- **Task objective**: Looking at the entries below, how many lines include the word "PROVEDORA"? Answer with the number alone.

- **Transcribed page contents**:
________________

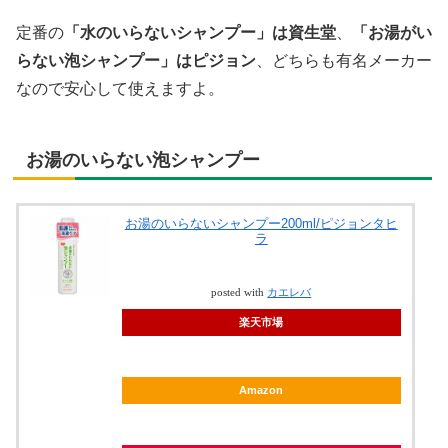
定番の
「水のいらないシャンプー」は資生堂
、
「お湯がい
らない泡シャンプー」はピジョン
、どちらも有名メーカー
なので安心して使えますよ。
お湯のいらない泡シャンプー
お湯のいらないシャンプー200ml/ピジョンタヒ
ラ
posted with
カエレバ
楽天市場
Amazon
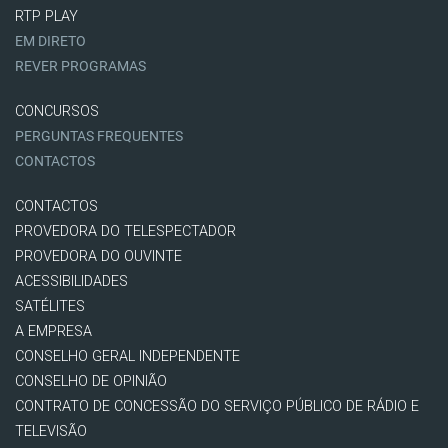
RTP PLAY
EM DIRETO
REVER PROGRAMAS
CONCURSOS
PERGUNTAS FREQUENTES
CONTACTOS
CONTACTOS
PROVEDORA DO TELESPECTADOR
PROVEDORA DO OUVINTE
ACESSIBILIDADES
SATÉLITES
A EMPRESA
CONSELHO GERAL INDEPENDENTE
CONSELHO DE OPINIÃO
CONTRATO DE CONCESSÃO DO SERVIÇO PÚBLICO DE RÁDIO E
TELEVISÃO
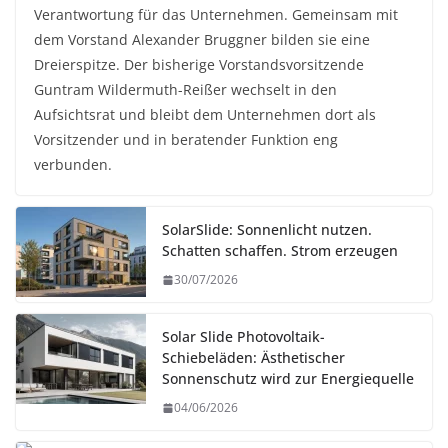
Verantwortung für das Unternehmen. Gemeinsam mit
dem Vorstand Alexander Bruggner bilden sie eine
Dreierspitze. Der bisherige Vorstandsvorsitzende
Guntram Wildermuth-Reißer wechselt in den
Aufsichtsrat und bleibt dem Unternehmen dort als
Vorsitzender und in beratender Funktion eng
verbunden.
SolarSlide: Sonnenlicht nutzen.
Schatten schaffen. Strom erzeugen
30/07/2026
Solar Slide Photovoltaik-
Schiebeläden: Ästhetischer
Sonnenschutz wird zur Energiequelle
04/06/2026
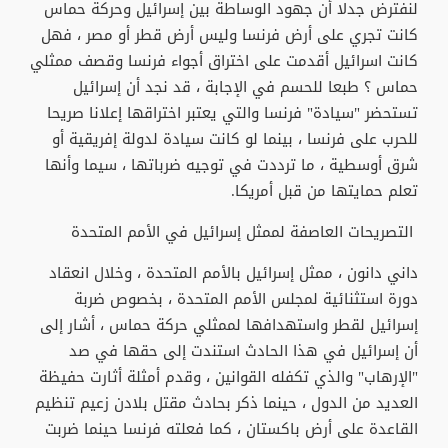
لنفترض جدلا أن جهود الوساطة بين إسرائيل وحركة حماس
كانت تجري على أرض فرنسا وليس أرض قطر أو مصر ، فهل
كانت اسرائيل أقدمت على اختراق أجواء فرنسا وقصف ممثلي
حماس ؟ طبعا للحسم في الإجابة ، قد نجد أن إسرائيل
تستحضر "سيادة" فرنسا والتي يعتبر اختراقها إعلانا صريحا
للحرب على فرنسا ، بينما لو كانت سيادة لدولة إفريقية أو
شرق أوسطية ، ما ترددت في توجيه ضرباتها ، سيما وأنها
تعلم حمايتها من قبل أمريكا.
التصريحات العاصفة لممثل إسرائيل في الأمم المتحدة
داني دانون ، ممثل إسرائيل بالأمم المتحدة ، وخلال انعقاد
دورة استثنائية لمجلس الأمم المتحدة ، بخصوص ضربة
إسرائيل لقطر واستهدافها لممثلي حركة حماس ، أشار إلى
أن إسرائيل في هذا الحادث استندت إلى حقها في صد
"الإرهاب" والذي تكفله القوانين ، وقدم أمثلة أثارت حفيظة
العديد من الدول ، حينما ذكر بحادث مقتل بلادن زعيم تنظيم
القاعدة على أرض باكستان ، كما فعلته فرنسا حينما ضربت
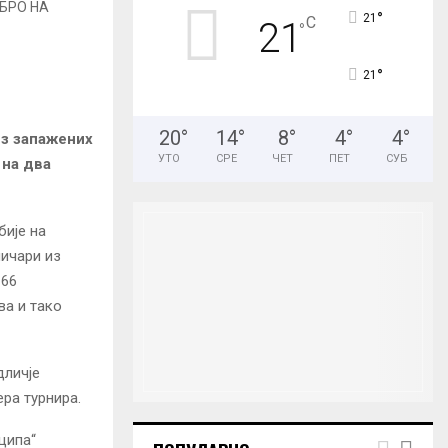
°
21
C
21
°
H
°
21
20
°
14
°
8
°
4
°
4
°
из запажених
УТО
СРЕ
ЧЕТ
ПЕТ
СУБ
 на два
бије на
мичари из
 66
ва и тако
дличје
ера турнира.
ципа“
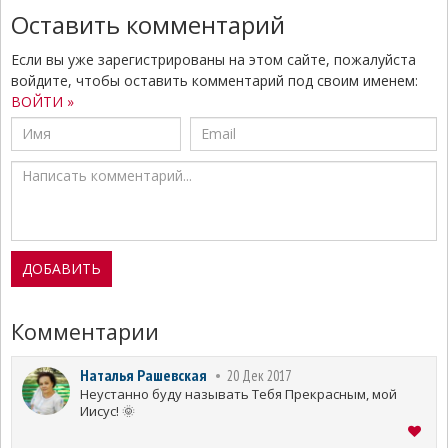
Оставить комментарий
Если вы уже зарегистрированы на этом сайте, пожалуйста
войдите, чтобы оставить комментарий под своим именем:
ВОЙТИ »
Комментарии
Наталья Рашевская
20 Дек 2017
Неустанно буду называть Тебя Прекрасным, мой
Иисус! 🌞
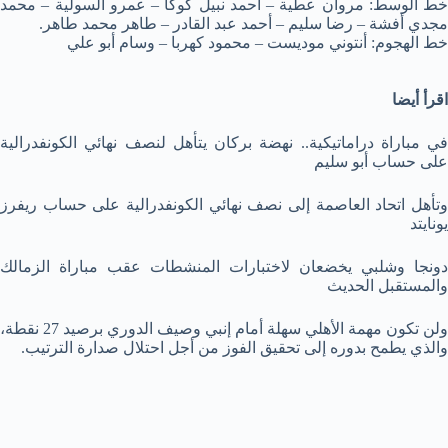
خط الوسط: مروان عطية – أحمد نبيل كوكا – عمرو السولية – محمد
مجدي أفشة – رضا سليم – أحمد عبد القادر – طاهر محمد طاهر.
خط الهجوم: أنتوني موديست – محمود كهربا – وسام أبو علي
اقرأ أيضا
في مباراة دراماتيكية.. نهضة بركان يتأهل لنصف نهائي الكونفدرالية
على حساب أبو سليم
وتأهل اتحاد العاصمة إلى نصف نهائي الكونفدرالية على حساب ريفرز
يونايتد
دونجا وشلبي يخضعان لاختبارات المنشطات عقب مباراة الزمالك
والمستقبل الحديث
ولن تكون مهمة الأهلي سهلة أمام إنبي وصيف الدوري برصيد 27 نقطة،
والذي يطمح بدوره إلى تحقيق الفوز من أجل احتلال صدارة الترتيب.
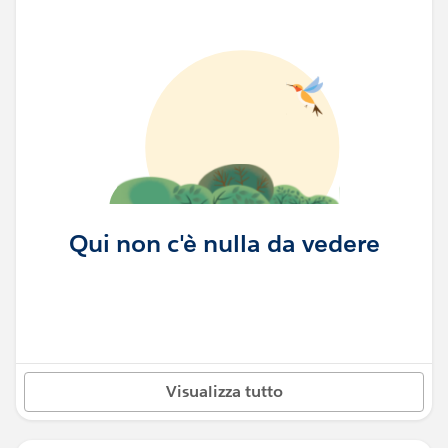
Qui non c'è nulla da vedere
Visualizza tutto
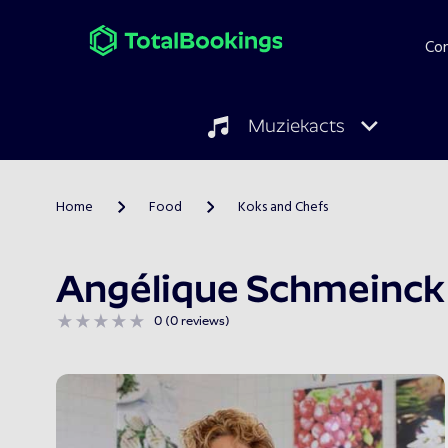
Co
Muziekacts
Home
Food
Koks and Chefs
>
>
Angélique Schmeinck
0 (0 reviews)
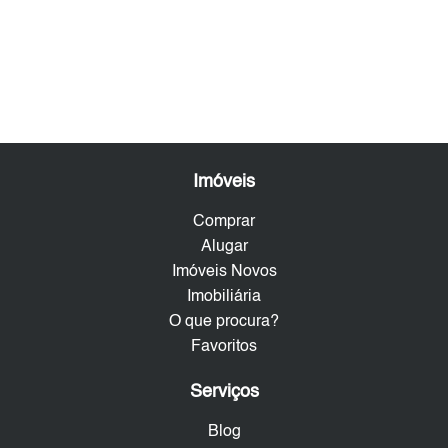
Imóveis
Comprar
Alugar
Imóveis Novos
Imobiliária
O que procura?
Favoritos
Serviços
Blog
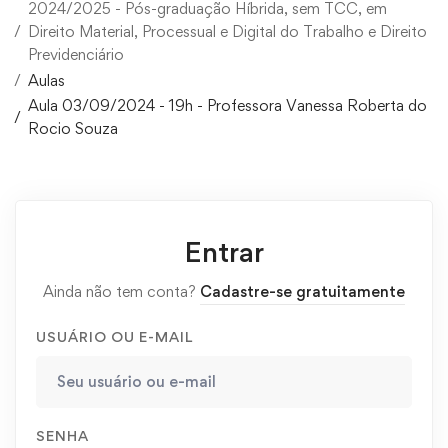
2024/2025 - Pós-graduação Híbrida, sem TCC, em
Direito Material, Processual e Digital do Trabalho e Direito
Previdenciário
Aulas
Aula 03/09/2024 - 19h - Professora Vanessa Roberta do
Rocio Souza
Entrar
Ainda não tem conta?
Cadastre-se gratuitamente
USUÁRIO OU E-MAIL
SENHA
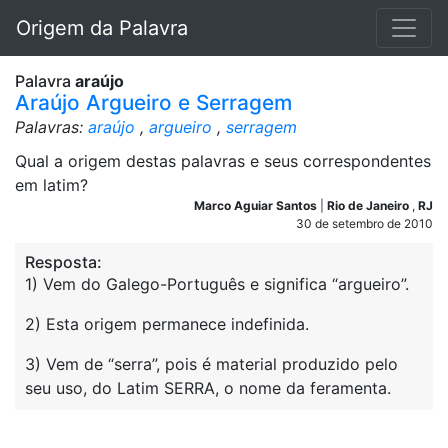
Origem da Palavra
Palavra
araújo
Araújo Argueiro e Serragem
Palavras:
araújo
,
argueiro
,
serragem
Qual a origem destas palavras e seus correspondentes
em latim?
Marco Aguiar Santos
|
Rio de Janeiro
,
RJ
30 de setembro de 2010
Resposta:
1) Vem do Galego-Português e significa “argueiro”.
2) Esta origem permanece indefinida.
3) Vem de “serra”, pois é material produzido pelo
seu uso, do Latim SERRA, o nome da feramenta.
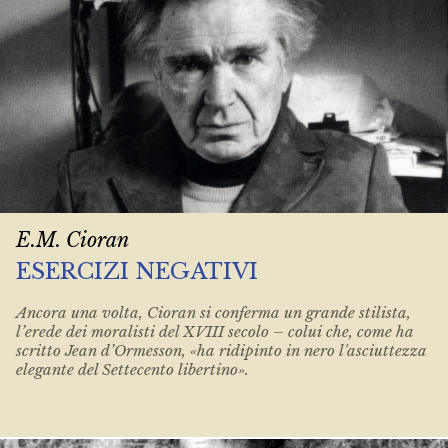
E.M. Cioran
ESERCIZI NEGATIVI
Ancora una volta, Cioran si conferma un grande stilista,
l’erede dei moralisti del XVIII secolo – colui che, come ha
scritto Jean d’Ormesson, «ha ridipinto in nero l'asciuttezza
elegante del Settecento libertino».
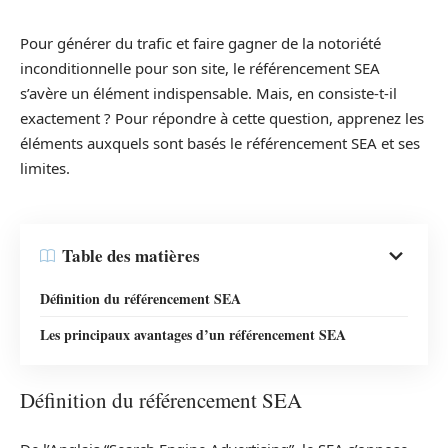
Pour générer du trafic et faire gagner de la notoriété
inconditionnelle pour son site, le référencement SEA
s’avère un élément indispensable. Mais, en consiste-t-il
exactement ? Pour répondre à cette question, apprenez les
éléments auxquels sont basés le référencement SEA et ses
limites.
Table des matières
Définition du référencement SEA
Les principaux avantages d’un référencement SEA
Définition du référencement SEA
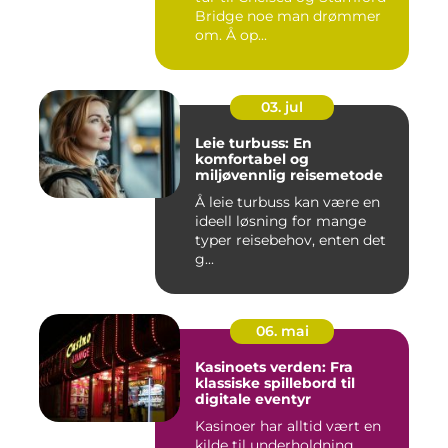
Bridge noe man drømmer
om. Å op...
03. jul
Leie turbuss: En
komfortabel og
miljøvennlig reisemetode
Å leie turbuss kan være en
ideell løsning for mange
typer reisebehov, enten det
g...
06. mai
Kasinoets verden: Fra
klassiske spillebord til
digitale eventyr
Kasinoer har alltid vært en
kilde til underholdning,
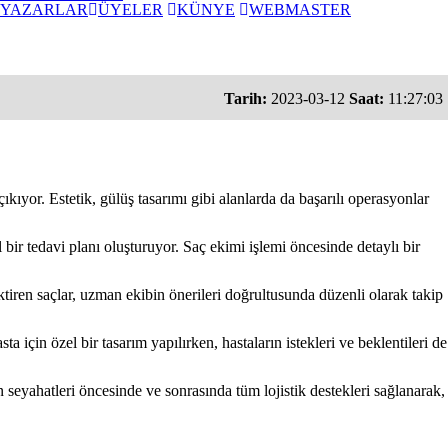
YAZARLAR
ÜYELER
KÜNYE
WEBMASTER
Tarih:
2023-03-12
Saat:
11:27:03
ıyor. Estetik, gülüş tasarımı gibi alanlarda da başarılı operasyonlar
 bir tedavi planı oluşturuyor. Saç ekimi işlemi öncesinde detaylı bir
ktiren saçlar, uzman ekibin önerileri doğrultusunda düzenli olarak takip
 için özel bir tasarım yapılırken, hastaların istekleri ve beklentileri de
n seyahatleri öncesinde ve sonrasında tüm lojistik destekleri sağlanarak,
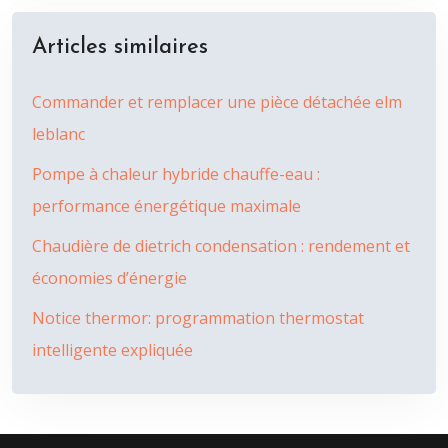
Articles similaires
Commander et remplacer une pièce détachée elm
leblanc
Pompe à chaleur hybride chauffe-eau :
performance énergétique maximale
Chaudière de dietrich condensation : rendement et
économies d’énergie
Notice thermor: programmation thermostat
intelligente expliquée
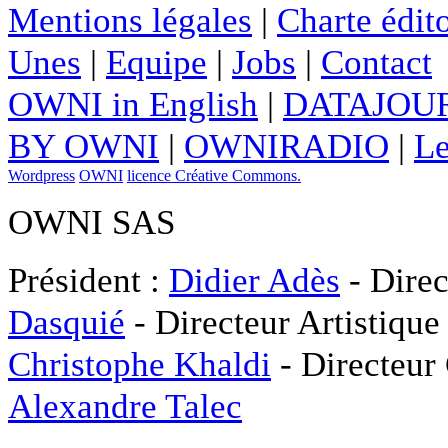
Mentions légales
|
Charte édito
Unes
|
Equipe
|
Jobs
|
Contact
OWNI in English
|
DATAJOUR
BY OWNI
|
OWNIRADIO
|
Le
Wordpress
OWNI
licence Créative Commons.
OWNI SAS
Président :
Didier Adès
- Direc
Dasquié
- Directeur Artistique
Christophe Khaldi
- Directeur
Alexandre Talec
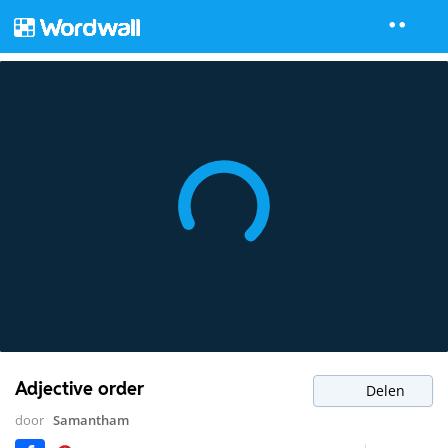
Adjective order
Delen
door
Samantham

________________

- **Answer to the exercise**: 2